Six years after the Hutton Report brought BBC journalism to its knees, Alastair Campbell’s testimony to the Iraq Inquiry sounded as convincing as Afghan president Hamid Karzai’s summer election victory.
Campbell said: “I defend every single word of the dossier, I defend every single part of the process.”
He even refused to show a shred of contrition for the Prime Minister’s statement in the foreword to the September 2002 report that he believed that what the intelligence “has established beyond doubt is that Saddam has continued to produce chemical and biological weapons” and that he was “in no doubt that the threat is serious and current”.
Whilst being grilled about the wording of the dossier, Campbell told the inquiry: “I don’t think we would be having this exchange if it was not for the controversy that subsequently existed.”
That last sentence in itself is justification for Andrew Gilligan’s 6.07am Today Programme broadcast of May 2003.

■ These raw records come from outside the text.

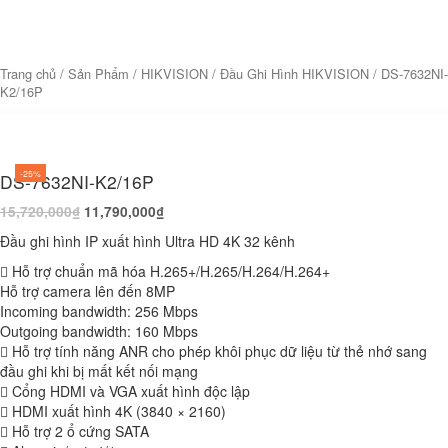
Trang chủ
/
Sản Phẩm
/
HIKVISION
/
Đầu Ghi Hình HIKVISION
/ DS-7632NI-
K2/16P
-25%
DS-7632NI-K2/16P
15,720,000
₫
11,790,000
₫
Đầu ghi hình IP xuất hình Ultra HD 4K 32 kênh
 Hỗ trợ chuẩn mã hóa H.265+/H.265/H.264/H.264+
Hỗ trợ camera lên đến 8MP
Incoming bandwidth: 256 Mbps
Outgoing bandwidth: 160 Mbps
 Hỗ trợ tính năng ANR cho phép khôi phục dữ liệu từ thẻ nhớ sang
đầu ghi khi bị mất kết nối mạng
 Cổng HDMI và VGA xuất hình độc lập
 HDMI xuất hình 4K (3840 × 2160)
 Hỗ trợ 2 ổ cứng SATA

Campbell insisted in his evidence today that no-one at Number Ten had any involvement in “sexing up” the dossier, as Gilligan suggested.
And he condemned the way the media still portrays the Hutton Report, which cleared him and broadly condemned Gilligan, as a whitewash.
But isn’t it a plain fact that Blair did exagerrate the case for war by saying that the WMD issue was beyond doubt? Obviously it wasn’t. And as one of the inquiry members said today, intelligence is – by definition – never beyond doubt.
Gilligan made mistakes – he took sparse notes of his crucial conversation with Dr David Kelly and admits the phrasing of his report was misleading.
If Campbell could own up to mistakes on his side too he might help repair the breakdown in trust between government and media that the whole dossier episode caused.